As we continued up toward the pass, more peaks came into view, each one seemingly more impressive than the next. I forget the names of the peaks, but the highest of them were well above 5,000 meters (16,400 feet), and I think we were around 4,500 meters at our highest.
Eventually we were able to look over into the next valley, and our route took us by some pristine blue lakes and a beautiful waterfall, before eventually dropping us at a road several kilometers from Lares. We were pretty tired and those last kilometers on the road weren’t that scenic and were a bit of a pain, but we were rewarded with a relaxing in the hot springs outside of town.
Lucky for us, the only bus out of Lares the next morning was at 4 am in the morning, as they close the road during the day for repairs, but we eventually made our way back to Ollantaytambo where we relaxed for the day before our next adventure: Machu Picchu. Rather than paying 40 dollars each way to take the train to the site (in addition to the 50+ dollar entrance ticket to Machu Picchu itself), we opted to hike the 28 kilometers (16 miles) along the train tracks, which was actually fairly pleasant and not a bad way to spend the day for a budget-conscious traveler.

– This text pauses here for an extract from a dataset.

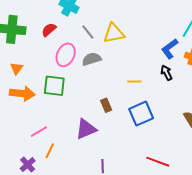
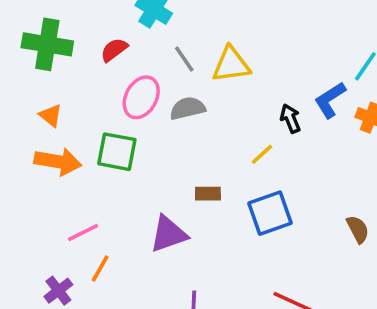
orange triangle: (17, 68) -> (51, 115), turned -32
black arrow: (166, 73) -> (290, 118), moved
yellow line: (134, 81) -> (262, 154), turned -48
brown rectangle: (106, 105) -> (208, 194), turned -72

We camped the night outside of Aguas Calientes, the touristy town before the ruins themselves, and then arrived amid the huge flock of tourists from all over the world to see the ancient Incan ruins. It really is a pretty remarkable site, and the question that immediately came to mind as I got my first view of the ruins was what on earth motivated the Incans to build such an extensive city with its temples and terraces for crops on top of a such a massive hill. As we find out, getting information about the ruins is actually somewhat difficult if you haven’t already arranged to be part of a tour group. Not wanting to shell out more money for a private tour, we tried latching onto some other group tours, but for whatever reason these tours were ‘private’, so the guides refused our request to join up the group for a little extra cash.
We felt better, however after one guide told us that all the guides just make up stories anyway, I think there might be some truth to that, which could be why its so hard to get information about the ruins at the site, since most of it is speculation. We entertained ourselves by making up stories about different parts of the ruins and their significance to the Inca back in the day.
In the picture below on the left you can see Huayna Picchu, the peak beyond the ruins, which despite the steepness of its slopes you can actually climb up. We did this and it was definitely one of the highlights of the day, as the views were spectacular and there were actually a decent number of ruins on top of the peak itself. How the Incas managed to build them I have no idea, but I suppose their existence was pretty good evidence that the Inca were both extremely intelligent and resourceful, and also probably a little bit crazy. The picture on the right is the view of Machu Picchu from the summit of Huayna Picchu.
In all, it was a pretty fantastic time in Peru, and it would have been nice to stay longer and explore the country a little more. But the monkeys in Argentina were calling me, so after Machu Picchu and another day in Ollantaytambo, I set off for Formosa on a marathon series of bus rides that would take me through Bolivia to my next research destination. I’ll write another entry as soon as I’ve settled in in Formosa.